Student Name
Capella University
NURS-FPX 6614 Structure and Process in Care Coordination
Prof. Name:
Date
This assessment will analyze care coordination with EHR use among adults with chronic diseases by developing a Population Intervention Comparison Outcomes Time (PICOT) question. Moreover, an executive summary will be briefed to decision-makers to consider the essential elements while deciding on a particular issue.
Several clinical priorities must be considered for a streamlined care coordination process to improve health outcomes in adults with chronic diseases. It is imperative to prioritize managing specific chronic conditions prevalent in adult populations, such as diabetes, hypertension, cardiovascular diseases, and respiratory conditions. These conditions require long-term care through regular monitoring, medication management, and lifestyle modifications. Additionally, it is essential to emphasize preventive measures such as regular screenings, vaccination, and lifestyle modification to mitigate the progression of chronic diseases (Kompaniyets, 2021).

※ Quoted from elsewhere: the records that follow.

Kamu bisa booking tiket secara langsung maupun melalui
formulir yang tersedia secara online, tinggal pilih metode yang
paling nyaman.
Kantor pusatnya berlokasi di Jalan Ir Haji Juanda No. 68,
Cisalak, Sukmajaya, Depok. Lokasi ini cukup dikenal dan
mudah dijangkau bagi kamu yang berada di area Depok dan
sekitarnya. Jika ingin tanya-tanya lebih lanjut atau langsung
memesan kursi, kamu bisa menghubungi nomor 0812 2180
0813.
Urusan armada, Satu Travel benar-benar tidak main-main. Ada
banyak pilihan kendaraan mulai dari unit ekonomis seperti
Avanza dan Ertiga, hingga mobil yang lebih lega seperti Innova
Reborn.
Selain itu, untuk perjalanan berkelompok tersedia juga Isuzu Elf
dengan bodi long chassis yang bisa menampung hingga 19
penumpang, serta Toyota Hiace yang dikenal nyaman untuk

Healthcare professionals must focus on optimizing medication adherence, minimizing polypharmacy, and addressing potential drug interactions. While these clinical priorities are essential to consider, specific information gaps persist in the care coordination for the targeted population. These include gaps in information sharing among interprofessional team members and the need to evaluate the integration of technologies such as Electronic Health Records (EHRs) for seamless communication and coordination. Alternative scenarios and approaches include telehealth integration for remote monitoring and virtual consultations to provide real-time coordinated care to chronic disease patients (Lewinski et al., 2022).

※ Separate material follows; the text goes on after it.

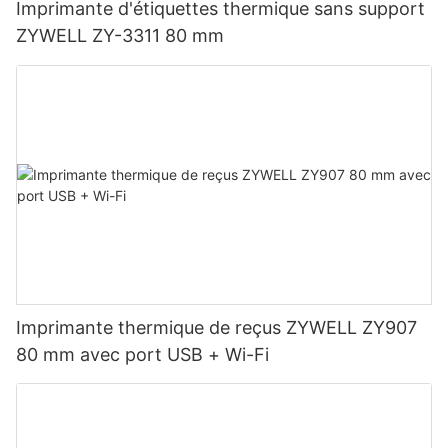
Imprimante d'étiquettes thermique sans support
ZYWELL ZY-3311 80 mm
Imprimante thermique de reçus ZYWELL ZY907
80 mm avec port USB + Wi-Fi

In adult patients with chronic diseases (P) in local healthcare organizations, does implementing a centralized Electronic Health Record (EHR) system (I) compared to no technology-oriented coordination (C) result in improved care coordination (O) within two years (T)? Change in the local hospital is deemed necessary as lack of technology causes delayed treatments due to poor communication and collaboration. Prior studies have shown that EHR use facilitates seamless sharing of patient health data across healthcare providers, reducing fragmented care and enhancing overall coordination (Watterson et al., 2020). Moreover, the selected gap in care coordination can be effectively fulfilled by using EHR as it also reduces hospital readmission rates through better-coordinated care among healthcare professionals and delivering improved quality of care to chronic disease patients (Manov et al., 2020).
Several services and resources can effectively deliver coordinated care in adult patients with chronic conditions. These include Electronic Health Records (EHRs), telehealth and remote monitoring services, and patient portals and apps. Integrating EHRs within local healthcare facilities can ensure health data of chronic disease patients can be readily available to all interdisciplinary team members for holistic care treatment (Watterson et al., 2020). Moreover, telehealth services are innovative and novel for remote consultation and monitoring of chronic conditions.

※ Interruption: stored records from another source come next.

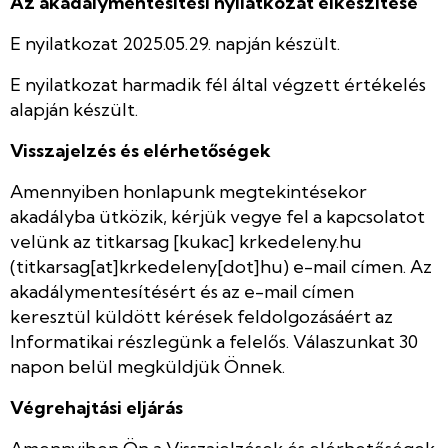
Az akadálymentesítési nyilatkozat elkészítése
E nyilatkozat 2025.05.29. napján készült.
E nyilatkozat harmadik fél által végzett értékelés
alapján készült.
Visszajelzés és elérhetőségek
Amennyiben honlapunk megtekintésekor
akadályba ütközik, kérjük vegye fel a kapcsolatot
velünk az
titkarsag
[kukac]
krkedeleny.hu
(titkarsag[at]krkedeleny[dot]hu)
e-mail címen. Az
akadálymentesítésért és az e-mail címen
keresztül küldött kérések feldolgozásáért az
Informatikai részlegünk a felelős. Válaszunkat 30
napon belül megküldjük Önnek.
Végrehajtási eljárás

These services reduce the need for in-person visits and help patients receive care treatment from healthcare teams through technology (Lewinski et al., 2022). Moreover, nurses and the relevant healthcare workforce can track their vital signs remotely and manage chronic conditions effectively. The patient portals and mobile apps for self-management and communication with healthcare providers are other resources that promote care coordination and effective management of chronic diseases (Fjellså et al., 2022). The potential barriers to using these services and resources are technological, data privacy and security issues, and communication gaps between healthcare providers and patients (Lewinski et al., 2022).
Implementing clinical pathways is the best-chosen care coordination intervention to enhance the evidence-based care coordination practice among adults with chronic health conditions. The clinical pathways are evidence-based, multidisciplinary care plans and protocols that guide healthcare professionals to deliver standardized care and promote adherence to evidence-based guidelines for chronic care management (Bardhan et al., 2020). The practical ways to implement this strategy include assembling a multidisciplinary team of healthcare professionals and developing clinical pathways using up-to-date evidence-based guidelines for patients with chronic conditions. Furthermore, integrating clinical pathways into the EHR system can facilitate healthcare professionals in providing evidence-based care coordinated plans to adults with chronic diseases (Bardhan et al., 2020).
The nursing diagnosis of chronic conditions in adults, “ineffective self-health management,” indicates that the patient is vulnerable to ill management of chronic conditions due to various factors and barriers. This is due to a lack of knowledge, resource constraints, support, and adequate care coordination to help patients manage their chronic health conditions effectively. The collaborative care approach to providing educational materials tailored to patients’ needs can empower patients with knowledge about their conditions and the importance of adherence (Orrego et al., 2021).
Moreover, technology use such as mobile apps, EHRs, and telehealth services can enhance patient monitoring and facilitate real-time communication, feedback, and patient support (Fjellså et al., 2022). For example, implementing a shared electronic health record system to enhance communication among healthcare providers can promote self-management of chronic conditions with collaborative efforts of healthcare professionals (Bardhan et al., 2020).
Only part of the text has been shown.